Ager-Hanssen was actively engaged in spreading the material, and pulling the lawyer through the mud. But to media such as Bloomberg and the New York Times, he denied being behind the operation. Now he admits the obvious.

Everyone understands who was behind it. You understand that when you read between the lines.

DN: And who was it?

It was me.

One of Roche’s assignments was to sue self-proclaimed bitcoin inventor Craig Wright. The case was about “Satoshi’s bitcoin”, a crypto asset from the technology’s infancy worth over NOK 700 billion at most. Wright has an intricate explanation for why he doesn’t have access to these, even though he’s supposedly “Satoshi.”

Roche’s clients in the case against Wright wanted half of the fortune. He still does not want to answer who gave Ager-Hanssen the task of taking Roche.

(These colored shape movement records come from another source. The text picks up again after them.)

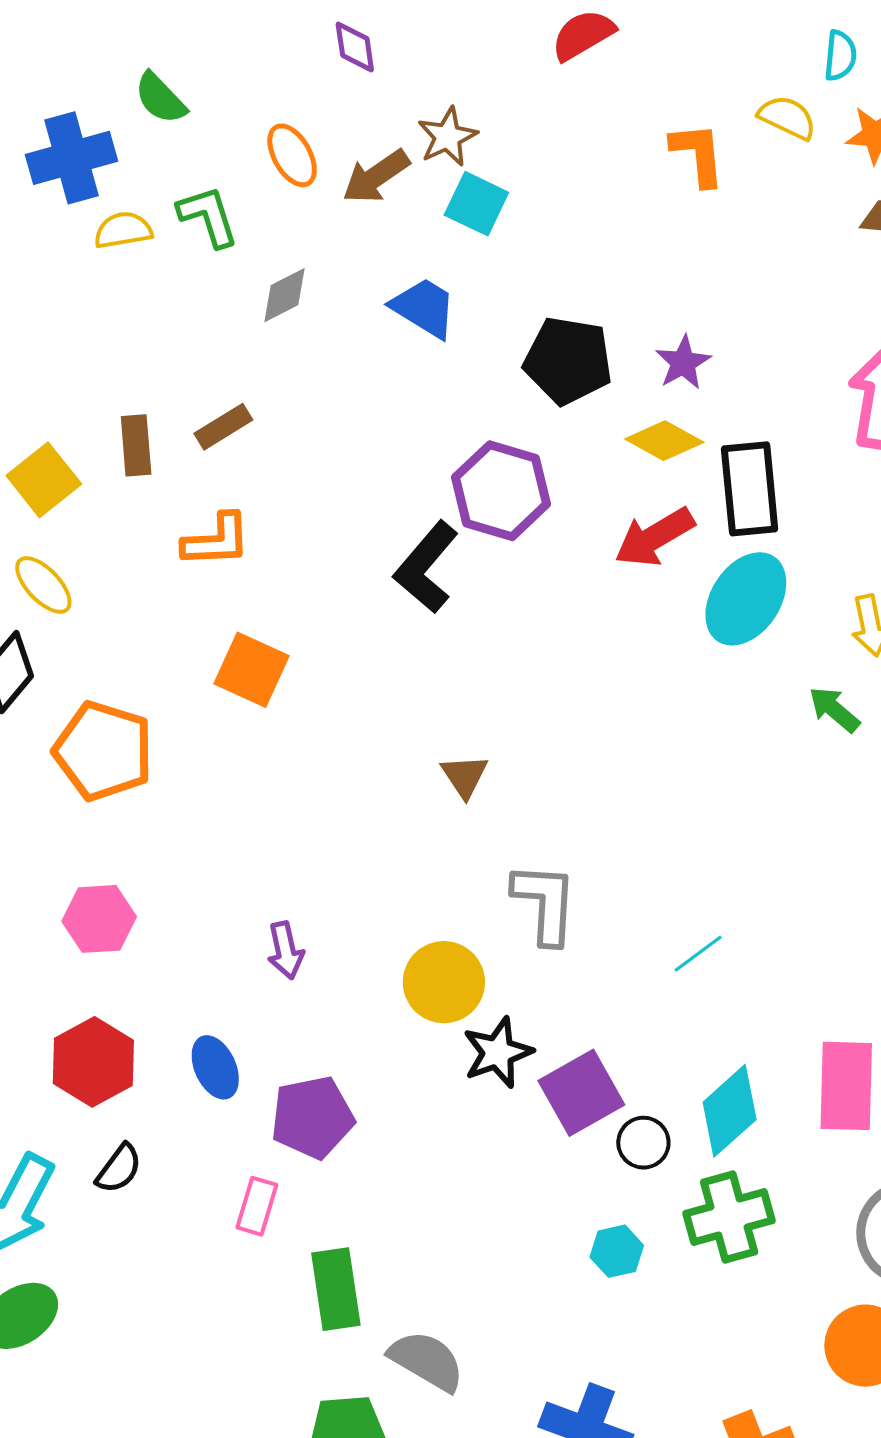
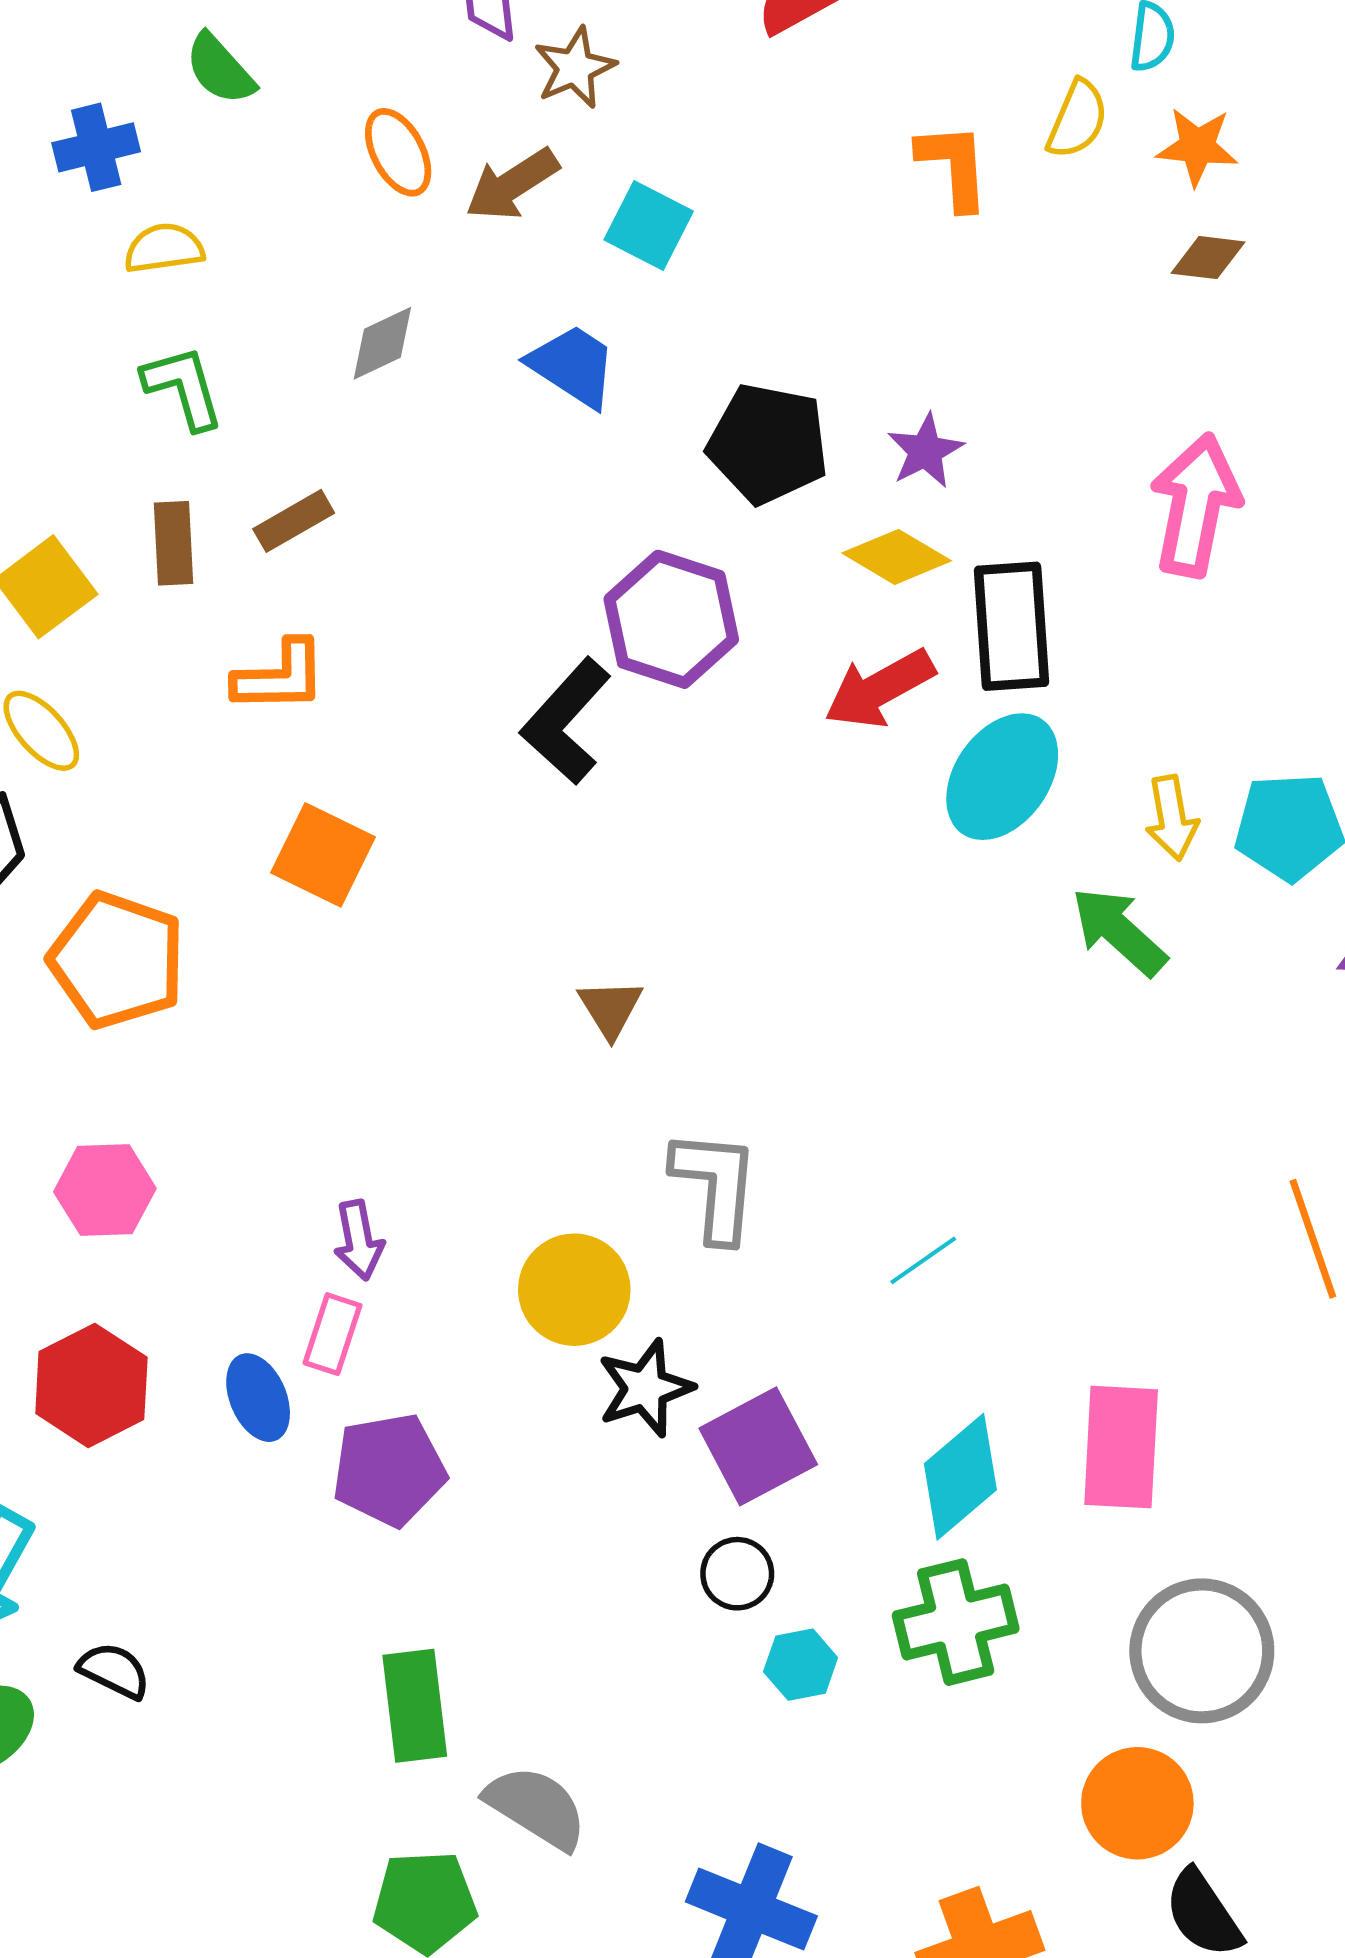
yellow semicircle: (787, 117) -> (1077, 119), turned 86
brown star: (447, 137) -> (575, 68), moved
blue cross: (71, 158) -> (96, 147), size x0.7
green L-shape: (208, 216) -> (183, 387), moved
green arrow: (834, 709) -> (1119, 931), size x1.4
black circle: (643, 1143) -> (737, 1574), moved
black semicircle: (119, 1169) -> (114, 1671), moved, turned -102
pink rectangle: (257, 1206) -> (332, 1334), moved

But it wasn’t Craig Wright.

Says Ager-Hanssen. But he had become curious about the eccentric Australian inventor, he says. And a British society event gave him the opportunity to get to know each other better.

Craig Wright claims he is the bitcoin inventor Satoshi Nakamoto. Christen Ager-Hanssen no longer believes that. Here, Wright is photographed in a court case in Oslo. Photo: Mikaela Berg


The first annual Ascot races a few miles outside of London started over 300 years ago when Queen Anne rode from Windsor Castle and found a piece of land that was perfect for horse racing.

Christen Ager-Hanssen wore the mandatory jacket when he lined up for last year’s race. He was invited to American Express’ gathering for the best customers, the customers with the exclusive black Centurion card. But Ager-Hanssen was there neither to watch horse racing nor to gamble. Wright was also on the guest list.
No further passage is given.